Amelia Elizabeth White (1878-1972) was born into an East Coast world of wealth and privilege. After serving as army nurses in Europe during World War I, she and her sister Martha chose to settle in the small town of Santa Fe, New Mexico. There Elizabeth became a passionate advocate for Pueblo Indian rights, an inspired patron and promoter of Indian art, and a dedicated community activist for the preservation of Santa Fe's history. White organized several traveling expositions of Indian art and was instrumental in founding the Indian Arts Fund, the Laboratory of Anthropology, the Old Santa Fe Association, and the Santa Fe Indian Market. She also was a member of a wide circle of artists, writers, musicians, anthropologists, and archaeologists, whom she entertained lavishly at El Delirio ("The Madness"), the beautiful estate built by the White sisters in the 1920s. An eclectic combination of Moorish, Mexican, and Pueblo design, El Delirio was the setting for chamber music concerts, costume parties, and theatrical entertainments. Today it is the home of the School of American Research and the SAR Press.

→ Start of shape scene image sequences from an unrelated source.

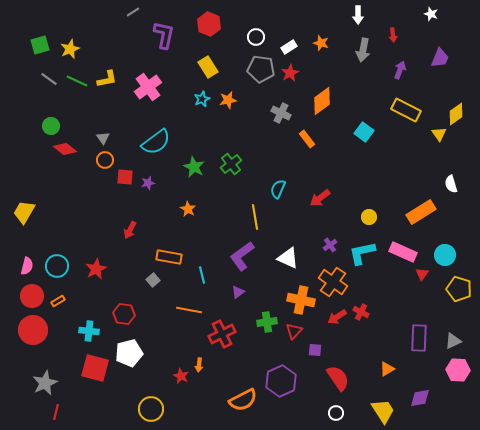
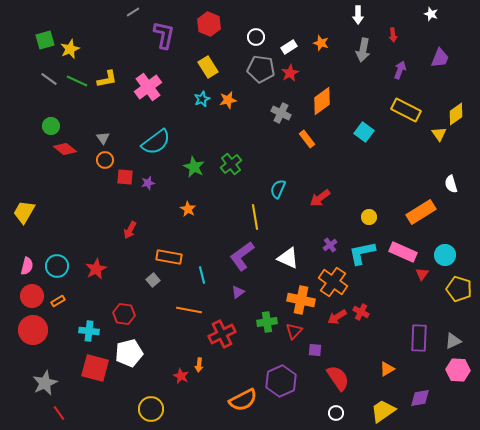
green square at (40, 45): moved 5 px right, 5 px up
yellow trapezoid at (383, 411): rotated 92 degrees counterclockwise
red line at (56, 412): moved 3 px right, 1 px down; rotated 49 degrees counterclockwise
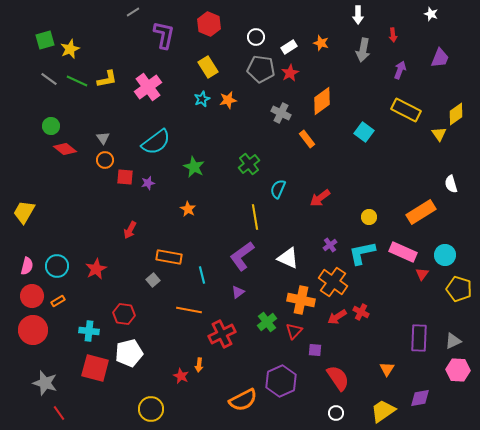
green cross at (231, 164): moved 18 px right
green cross at (267, 322): rotated 30 degrees counterclockwise
orange triangle at (387, 369): rotated 28 degrees counterclockwise
gray star at (45, 383): rotated 30 degrees counterclockwise
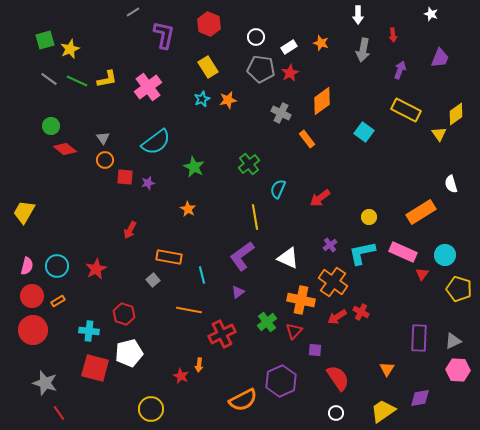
red hexagon at (124, 314): rotated 10 degrees clockwise
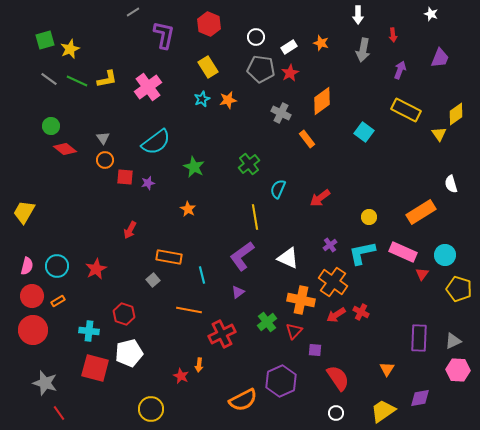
red arrow at (337, 317): moved 1 px left, 2 px up
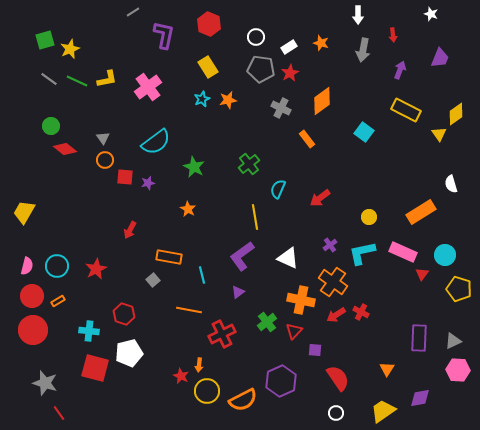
gray cross at (281, 113): moved 5 px up
yellow circle at (151, 409): moved 56 px right, 18 px up
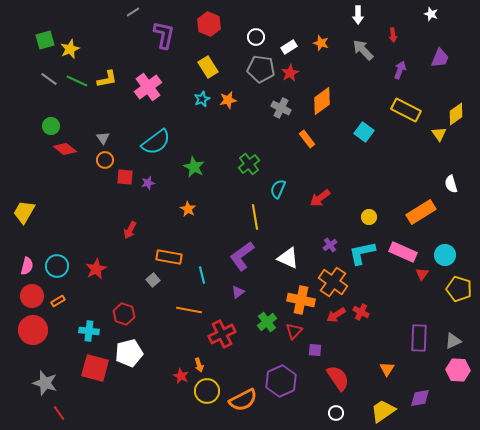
gray arrow at (363, 50): rotated 125 degrees clockwise
orange arrow at (199, 365): rotated 24 degrees counterclockwise
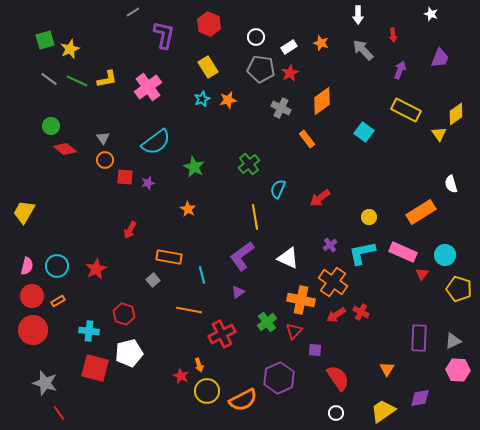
purple hexagon at (281, 381): moved 2 px left, 3 px up
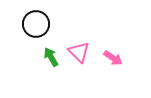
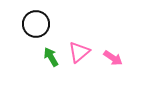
pink triangle: rotated 35 degrees clockwise
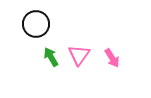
pink triangle: moved 3 px down; rotated 15 degrees counterclockwise
pink arrow: moved 1 px left; rotated 24 degrees clockwise
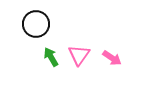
pink arrow: rotated 24 degrees counterclockwise
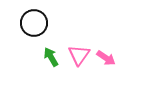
black circle: moved 2 px left, 1 px up
pink arrow: moved 6 px left
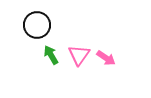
black circle: moved 3 px right, 2 px down
green arrow: moved 2 px up
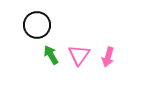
pink arrow: moved 2 px right, 1 px up; rotated 72 degrees clockwise
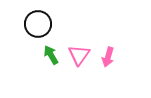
black circle: moved 1 px right, 1 px up
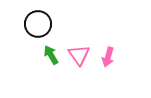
pink triangle: rotated 10 degrees counterclockwise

Richly illustrated with many previously unpublished photographs, El Delirio offers an appealing glimpse into a fascinating period of Santa Fe history. It is also a loving portrait of the remarkable, energetic, and strong-willed Elizabeth White, described by a friend as "one of the great women of the Southwest in a very small body."
Gregor Stark is a freelance writer living in Wisconsin. E. Catherine Rayne was nurse, companion, and friend to Elizabeth White. She lived at El Delirio from 1942 to 1972 and was director of the Garcia Street Club from 1943 to 1955.